Winter had its own way of settling scores in the Nevada high country. It carved the land clean, pared it down to rock and wind and silence, and a man either matched it or he didn’t.
Out here, promises weren’t things you spoke; they were things you carried. And a debt, once taken on, rode a man harder than any mustang.
Lucas Hale knew that well enough.
Snow whispered under his boots as he trudged on, the sled rope cutting a groove across his shoulder. Behind him lay the bundled remains of Andy Mercer, once partner, once friend, now a weight heavier than any man should have to haul alone.
Miles stretched long out here. They had a trick of lengthening the colder it got, as if distance itself turned mean.
Lucas didn’t waste breath talking. The cold would’ve taken the words anyway, and there wasn’t much to say.

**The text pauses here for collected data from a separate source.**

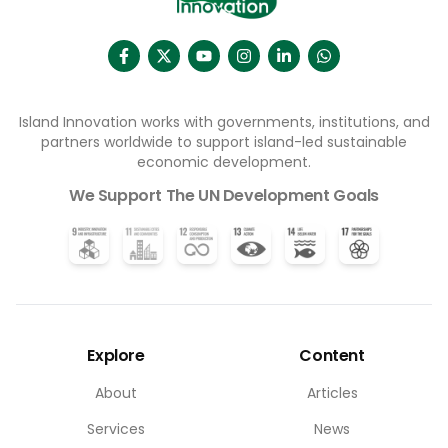
Island Innovation works with governments, institutions, and
partners worldwide to support island-led sustainable
economic development.
We Support The UN Development Goals
Explore
Content
About
Articles
Services
News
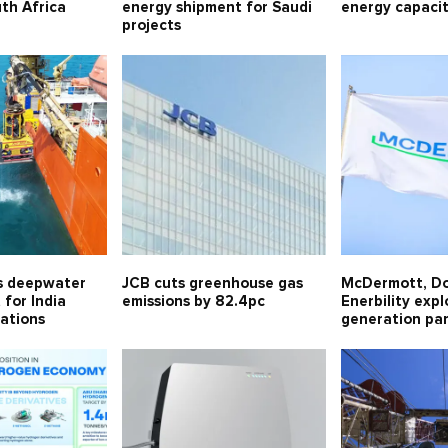
uth Africa
energy shipment for Saudi
energy capaci
projects
s deepwater
JCB cuts greenhouse gas
McDermott, D
for India
emissions by 82.4pc
Enerbility exp
ations
generation pa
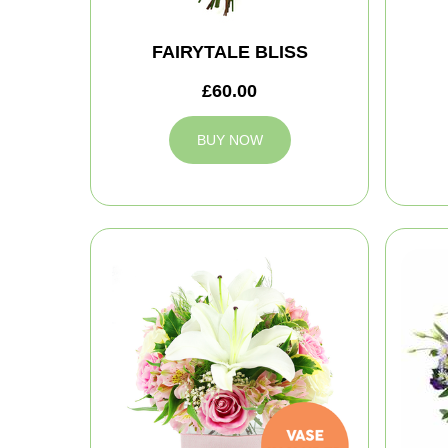
FAIRYTALE BLISS
£60.00
BUY NOW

Silence suited the land, and it suited him. But inside, where a man’s voice lived, he cursed the trail, the winter, the damned slow-going snow, and yes, even Andy, for asking what he’d asked with his dying breath.
Yet an oath, once given, locked itself deep. Lucas was a man shaped by such things.
Nights were the worst. The mountains rose black against a sky vast enough to swallow a man whole.
Lucas scraped together what fire he could, piñon twigs, brush brittle as old bone. The flame caught reluctantly, a stubborn glow fighting off the dark.
The burros settled near the heat, shoulders hunched, heads low. They didn’t bray or stamp, just breathed quietly, as if noise itself might break something fragile in the frozen air.
But the dogs were another matter. Half-wild things born from camps long abandoned, they drifted after Lucas like shadows with ribs.
The scent of death trailed him, and winter made beasts bold. They circled beyond the firelight, just shapes and eyes, waiting for weakness.
When the moon climbed, their howls rose with it, long, hollow cries that spoke of hunger and hard years. The sound rolled out across the basins as if the land itself was grieving.
Lucas hated those howls. Hated how they braided with the wind until his ears rang with them. Hated how they made the shadows twitch around the shrouded form on the sled.
Sometimes the blankets shifted with the tightening cold, and a man could believe things best not believed on a lonely winter trail.
More than once, he dropped his face into his hands, muttering, “I despise this. Every inch of it.”
But he kept going.
The land watched him with the indifferent patience of old deserts, but Lucas Hale was of the same stubborn stock. A debt was a debt. Andy Mercer had asked for fire, not a shallow grave in frozen earth, and Lucas intended to see him given to the flame, proper, clean, final.
Until then, he would walk.
Through the cold.
Through the long nights.
Through the slow orbit of hungry dogs.
And through the weight of the promise he bore like a brand across his heart.